***** EXERCISE DATA *****

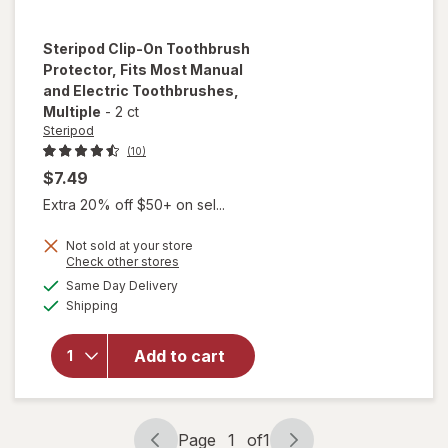
Steripod
Clip-On Toothbrush
Protector, Fits Most Manual
and Electric Toothbrushes
,
Multiple
-
2 ct
Steripod
(10)
$7.49
Extra 20% off $50+ on sel...
Not sold at your store
will open
Opens
Check other stores
overlay for
a
available
Same Day Delivery
simulated
Steripod Clip-
Available
Shipping
dialog
On
Toothbrush
Protector,
Add to cart
Fits Most
Manual and
Electric
Toothbrushes
Page
1
of
1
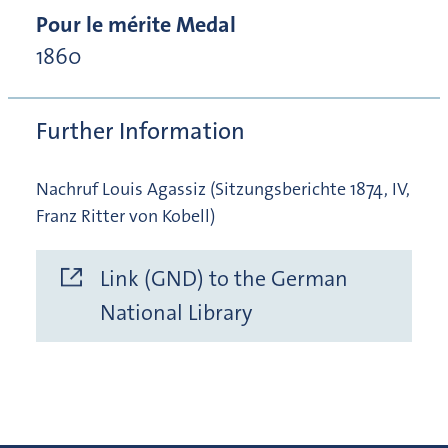
Pour le mérite Medal
1860
Further Information
Nachruf Louis Agassiz (Sitzungsberichte 1874, IV,
Franz Ritter von Kobell)
Link (GND) to the German
National Library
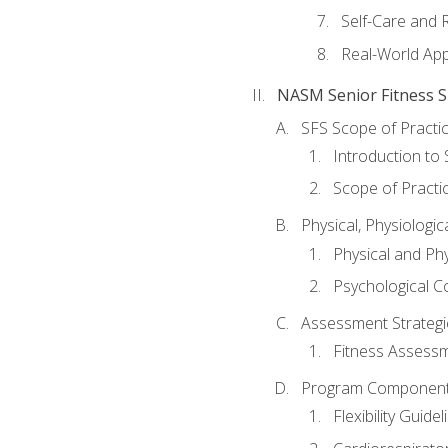
Self-Care and 
Real-World Appl
NASM Senior Fitness Sp
SFS Scope of Practi
Introduction to 
Scope of Practi
Physical, Physiologic
Physical and Phy
Psychological C
Assessment Strategie
Fitness Assessme
Program Components 
Flexibility Guide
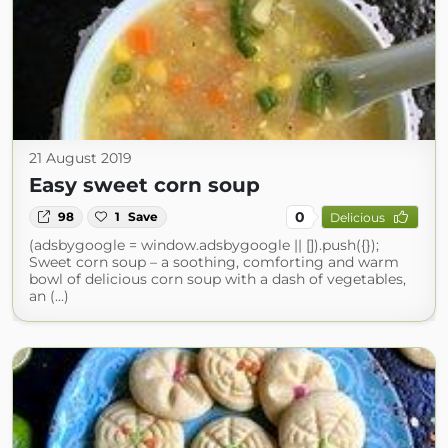
21 August 2019
Easy sweet corn soup
0
98
1
Save
Delicious
(adsbygoogle = window.adsbygoogle || []).push({});
Sweet corn soup – a soothing, comforting and warm
bowl of delicious corn soup with a dash of vegetables,
an (...)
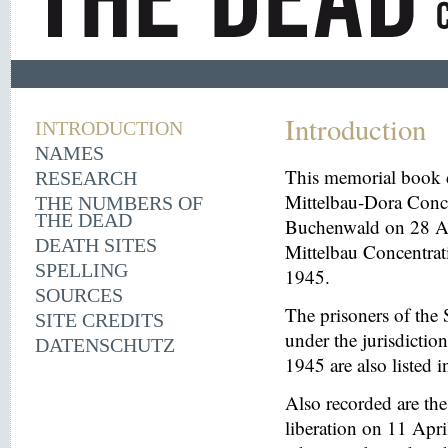
Introduction
INTRODUCTION
NAMES
This memorial book d
RESEARCH
Mittelbau-Dora Conce
THE NUMBERS OF
THE DEAD
Buchenwald on 28 Aug
DEATH SITES
Mittelbau Concentrat
SPELLING
1945.
SOURCES
The prisoners of the 
SITE CREDITS
under the jurisdicti
DATENSCHUTZ
1945 are also listed 
Also recorded are th
liberation on 11 Apri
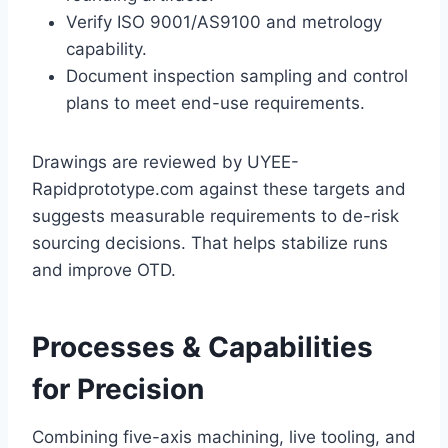
Verify ISO 9001/AS9100 and metrology
capability.
Document inspection sampling and control
plans to meet end-use requirements.
Drawings are reviewed by UYEE-
Rapidprototype.com against these targets and
suggests measurable requirements to de-risk
sourcing decisions. That helps stabilize runs
and improve OTD.
Processes & Capabilities
for Precision
Combining five-axis machining, live tooling, and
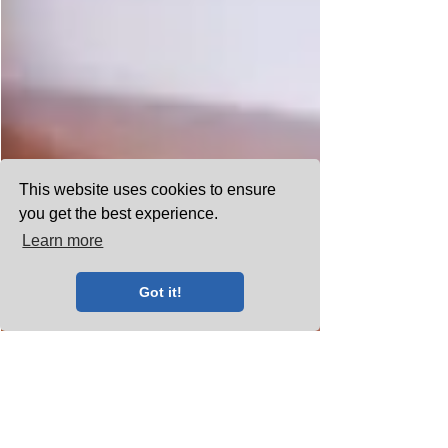
This website uses cookies to ensure
you get the best experience.
Learn more
Got it!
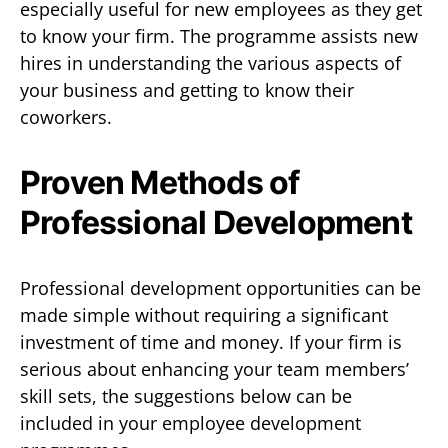
especially useful for new employees as they get
to know your firm. The programme assists new
hires in understanding the various aspects of
your business and getting to know their
coworkers.
Proven Methods of
Professional Development
Professional development opportunities can be
made simple without requiring a significant
investment of time and money. If your firm is
serious about enhancing your team members’
skill sets, the suggestions below can be
included in your employee development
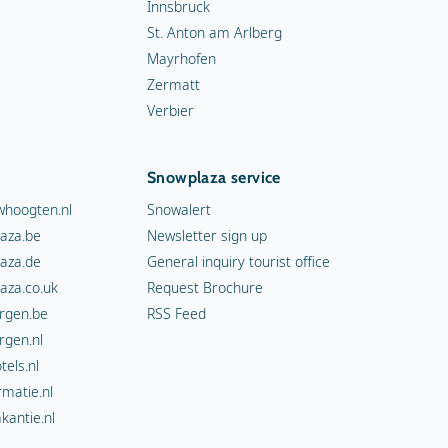
Innsbruck
St. Anton am Arlberg
Mayrhofen
Zermatt
Verbier
Snowplaza service
hoogten.nl
Snowalert
aza.be
Newsletter sign up
aza.de
General inquiry tourist office
aza.co.uk
Request Brochure
rgen.be
RSS Feed
rgen.nl
els.nl
rmatie.nl
kantie.nl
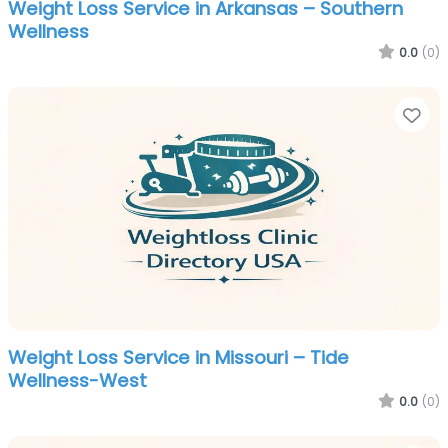
Weight Loss Service in Arkansas – Southern
Wellness
0.0
(0)
Fa
Weight Loss Service in Missouri – Tide
Wellness-West
0.0
(0)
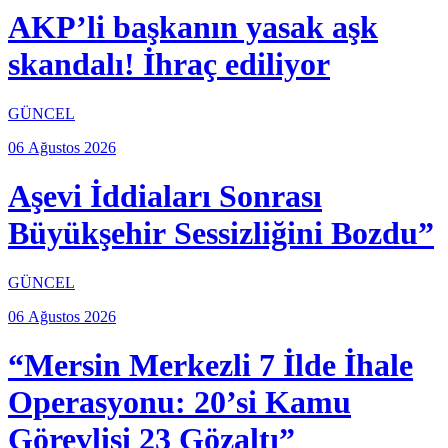
AKP’li başkanın yasak aşk
skandalı! İhraç ediliyor
GÜNCEL
06 Ağustos 2026
Aşevi İddiaları Sonrası
Büyükşehir Sessizliğini Bozdu”
GÜNCEL
06 Ağustos 2026
“Mersin Merkezli 7 İlde İhale
Operasyonu: 20’si Kamu
Görevlisi 23 Gözaltı”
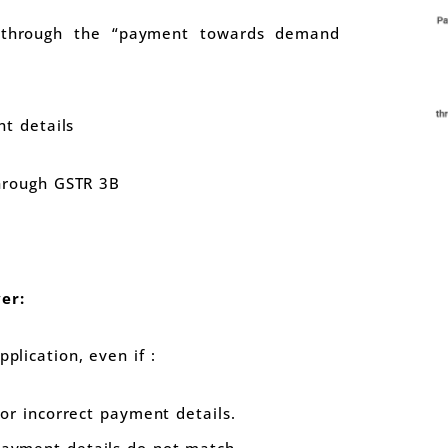
hrough the “payment towards demand
t details
rough GSTR 3B
er:
pplication, even if :
or incorrect payment details.
yment details do not match.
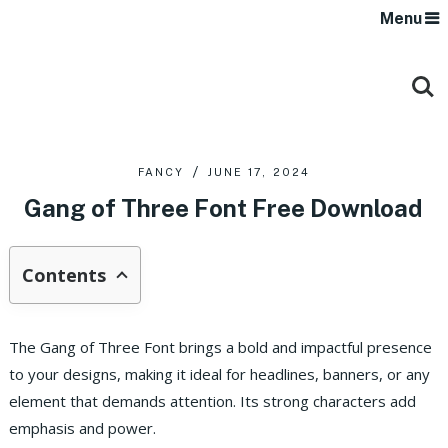
Menu
FANCY
JUNE 17, 2024
Gang of Three Font Free Download
Contents
The Gang of Three Font brings a bold and impactful presence
to your designs, making it ideal for headlines, banners, or any
element that demands attention. Its strong characters add
emphasis and power.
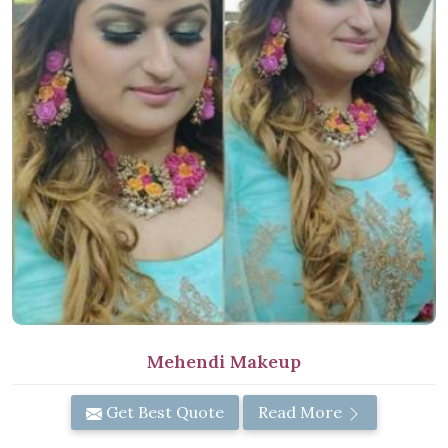
Mehendi Makeup
Get Best Quote
Read More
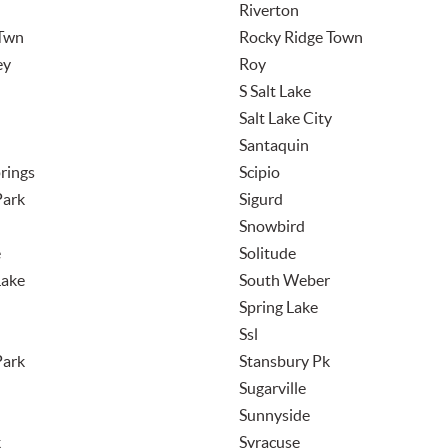
Riverton
Twn
Rocky Ridge Town
ey
Roy
S Salt Lake
Salt Lake City
Santaquin
rings
Scipio
Park
Sigurd
Snowbird
e
Solitude
Lake
South Weber
Spring Lake
Ssl
Park
Stansbury Pk
Sugarville
Sunnyside
k
Syracuse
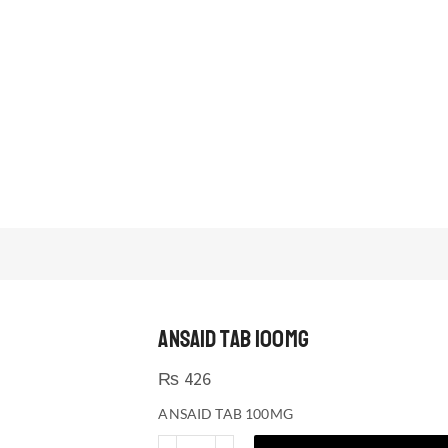
ANSAID TAB 100MG
₨
426
ANSAID TAB 100MG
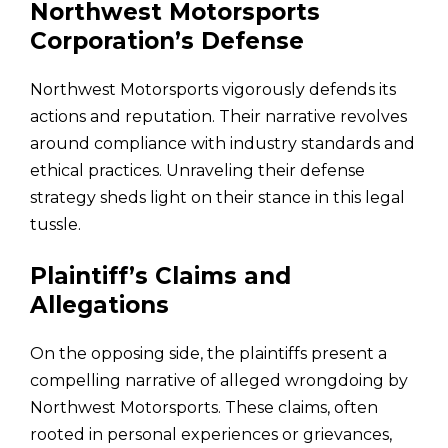
Northwest Motorsports
Corporation’s Defense
Northwest Motorsports vigorously defends its
actions and reputation. Their narrative revolves
around compliance with industry standards and
ethical practices. Unraveling their defense
strategy sheds light on their stance in this legal
tussle.
Plaintiff’s Claims and
Allegations
On the opposing side, the plaintiffs present a
compelling narrative of alleged wrongdoing by
Northwest Motorsports. These claims, often
rooted in personal experiences or grievances,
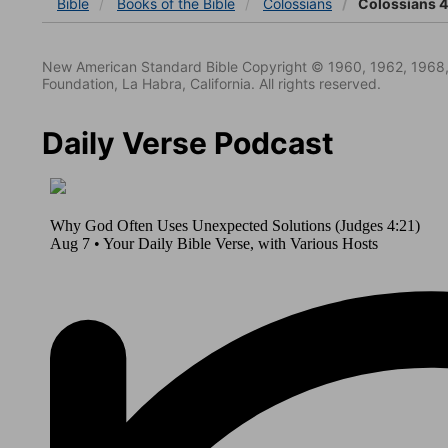
Bible
Books
of the Bible
Colossians
Colossians 4
New American Standard Bible Copyright © 1960, 1962, 1968,
Foundation, La Habra, California. All rights reserved.
Daily Verse Podcast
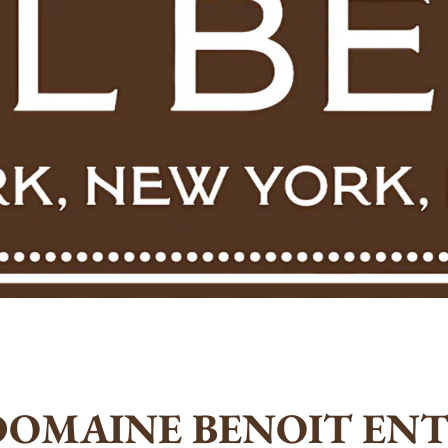
DOMAINE BENOIT ENT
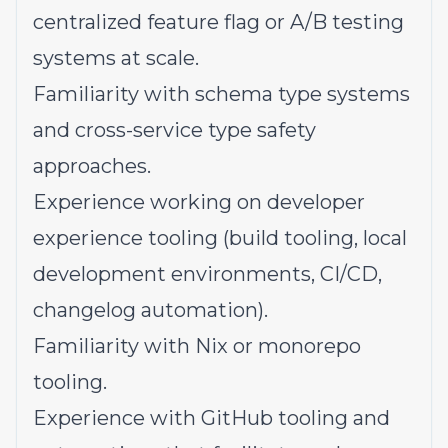
centralized feature flag or A/B testing
systems at scale.
Familiarity with schema type systems
and cross-service type safety
approaches.
Experience working on developer
experience tooling (build tooling, local
development environments, CI/CD,
changelog automation).
Familiarity with Nix or monorepo
tooling.
Experience with GitHub tooling and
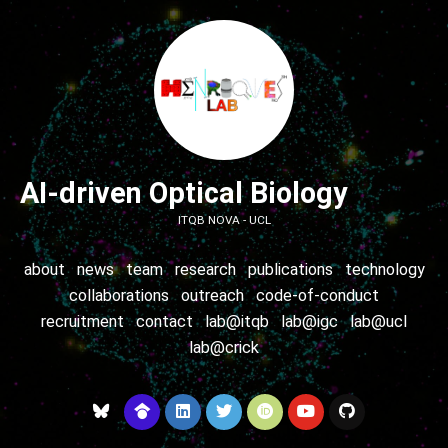
AI-driven Optical Biology
ITQB NOVA - UCL
about
news
team
research
publications
technology
collaborations
outreach
code-of-conduct
recruitment
contact
lab@itqb
lab@igc
lab@ucl
lab@crick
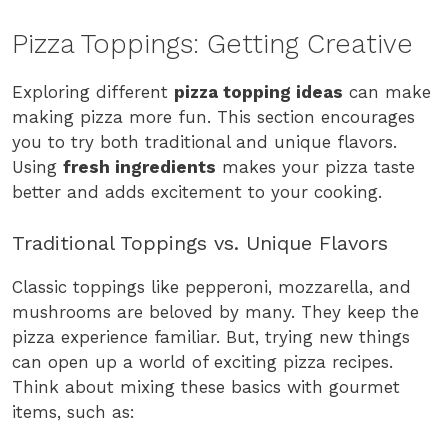
Pizza Toppings: Getting Creative
Exploring different
pizza topping ideas
can make
making pizza more fun. This section encourages
you to try both traditional and unique flavors.
Using
fresh ingredients
makes your pizza taste
better and adds excitement to your cooking.
Traditional Toppings vs. Unique Flavors
Classic toppings like pepperoni, mozzarella, and
mushrooms are beloved by many. They keep the
pizza experience familiar. But, trying new things
can open up a world of exciting pizza recipes.
Think about mixing these basics with gourmet
items, such as:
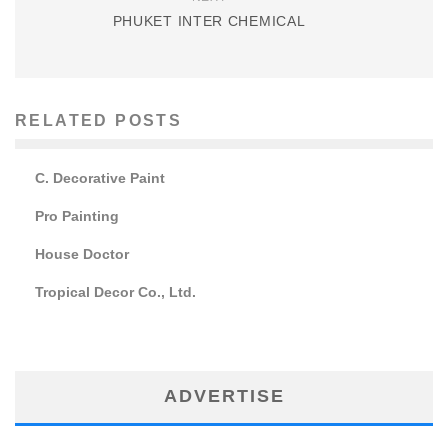
PHUKET INTER CHEMICAL
RELATED POSTS
C. Decorative Paint
Pro Painting
House Doctor
Tropical Decor Co., Ltd.
ADVERTISE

*****

■ ACTIVITY: Set the records down again exactly, with no pictures.

■ OUTPUT OF THE TASK:
Steripod
Clip-On Toothbrush
Protector, Fits Most Manual
and Electric Toothbrushes
,
Multiple
-
2 ct
Steripod
(10)
$7.49
Extra 20% off $50+ on sel...
Not sold at your store
will open
Opens
Check other stores
overlay for
a
available
Same Day Delivery
simulated
Steripod Clip-
Available
Shipping
dialog
On
Toothbrush
Protector,
Add to cart
Fits Most
Manual and
Electric
Toothbrushes
Page
1
of
1
Pour le mérite Medal
1860
Further Information
Nachruf Louis Agassiz (Sitzungsberichte 1874, IV,
Franz Ritter von Kobell)
Link (GND) to the German
National Library
Self-Care and 
Real-World Appl
NASM Senior Fitness Sp
SFS Scope of Practi
Introduction to 
Scope of Practi
Physical, Physiologic
Physical and Phy
Psychological C
Assessment Strategie
Fitness Assessme
Program Components 
Flexibility Guide
21 August 2019
Easy sweet corn soup
0
98
1
Save
Delicious
(adsbygoogle = window.adsbygoogle || []).push({});
Sweet corn soup – a soothing, comforting and warm
bowl of delicious corn soup with a dash of vegetables,
an (...)
Introduction
INTRODUCTION
NAMES
This memorial book d
RESEARCH
Mittelbau-Dora Conce
THE NUMBERS OF
THE DEAD
Buchenwald on 28 Aug
DEATH SITES
Mittelbau Concentrat
SPELLING
1945.
SOURCES
The prisoners of the 
SITE CREDITS
under the jurisdicti
DATENSCHUTZ
1945 are also listed 
Also recorded are th
liberation on 11 Apri
Verify ISO 9001/AS9100 and metrology
capability.
Document inspection sampling and control
plans to meet end-use requirements.
Drawings are reviewed by UYEE-
Rapidprototype.com against these targets and
suggests measurable requirements to de-risk
sourcing decisions. That helps stabilize runs
and improve OTD.
Processes & Capabilities
for Precision
Combining five-axis machining, live tooling, and
This website uses cookies to ensure
you get the best experience.
Learn more
Got it!
especially useful for new employees as they get
to know your firm. The programme assists new
hires in understanding the various aspects of
your business and getting to know their
coworkers.
Proven Methods of
Professional Development
Professional development opportunities can be
made simple without requiring a significant
investment of time and money. If your firm is
serious about enhancing your team members’
skill sets, the suggestions below can be
included in your employee development
Innsbruck
St. Anton am Arlberg
Mayrhofen
Zermatt
Verbier
Snowplaza service
hoogten.nl
Snowalert
aza.be
Newsletter sign up
aza.de
General inquiry tourist office
aza.co.uk
Request Brochure
rgen.be
RSS Feed
rgen.nl
els.nl
rmatie.nl
kantie.nl
Weight Loss Service in Arkansas – Southern
Wellness
0.0
(0)
Fa
Weight Loss Service in Missouri – Tide
Wellness-West
0.0
(0)
AKP’li başkanın yasak aşk
skandalı! İhraç ediliyor
GÜNCEL
06 Ağustos 2026
Aşevi İddiaları Sonrası
Büyükşehir Sessizliğini Bozdu”
GÜNCEL
06 Ağustos 2026
“Mersin Merkezli 7 İlde İhale
Operasyonu: 20’si Kamu
Görevlisi 23 Gözaltı”
hrough the “payment towards demand
t details
rough GSTR 3B
er:
pplication, even if :
or incorrect payment details.
yment details do not match.
Menu
FANCY
JUNE 17, 2024
Gang of Three Font Free Download
Contents
The Gang of Three Font brings a bold and impactful presence
to your designs, making it ideal for headlines, banners, or any
element that demands attention. Its strong characters add
emphasis and power.
Mehendi Makeup
Get Best Quote
Read More
Riverton
Twn
Rocky Ridge Town
ey
Roy
S Salt Lake
Salt Lake City
Santaquin
rings
Scipio
Park
Sigurd
Snowbird
e
Solitude
Lake
South Weber
Spring Lake
Ssl
Park
Stansbury Pk
Sugarville
Sunnyside
k
Syracuse
ANSAID TAB 100MG
₨
426
ANSAID TAB 100MG
Northwest Motorsports
Corporation’s Defense
Northwest Motorsports vigorously defends its
actions and reputation. Their narrative revolves
around compliance with industry standards and
ethical practices. Unraveling their defense
strategy sheds light on their stance in this legal
tussle.
Plaintiff’s Claims and
Allegations
On the opposing side, the plaintiffs present a
compelling narrative of alleged wrongdoing by
Northwest Motorsports. These claims, often
rooted in personal experiences or grievances,
Bible
Books
of the Bible
Colossians
Colossians 4
New American Standard Bible Copyright © 1960, 1962, 1968,
Foundation, La Habra, California. All rights reserved.
Daily Verse Podcast
DOMAINE BENOIT ENT
centralized feature flag or A/B testing
systems at scale.
Familiarity with schema type systems
and cross-service type safety
approaches.
Experience working on developer
experience tooling (build tooling, local
development environments, CI/CD,
changelog automation).
Familiarity with Nix or monorepo
tooling.
Experience with GitHub tooling and
AI-driven Optical Biology
ITQB NOVA - UCL
about
news
team
research
publications
technology
collaborations
outreach
code-of-conduct
recruitment
contact
lab@itqb
lab@igc
lab@ucl
lab@crick
Pizza Toppings: Getting Creative
Exploring different
pizza topping ideas
can make
making pizza more fun. This section encourages
you to try both traditional and unique flavors.
Using
fresh ingredients
makes your pizza taste
better and adds excitement to your cooking.
Traditional Toppings vs. Unique Flavors
Classic toppings like pepperoni, mozzarella, and
mushrooms are beloved by many. They keep the
pizza experience familiar. But, trying new things
can open up a world of exciting pizza recipes.
Think about mixing these basics with gourmet
items, such as:
PHUKET INTER CHEMICAL
RELATED POSTS
C. Decorative Paint
Pro Painting
House Doctor
Tropical Decor Co., Ltd.
ADVERTISE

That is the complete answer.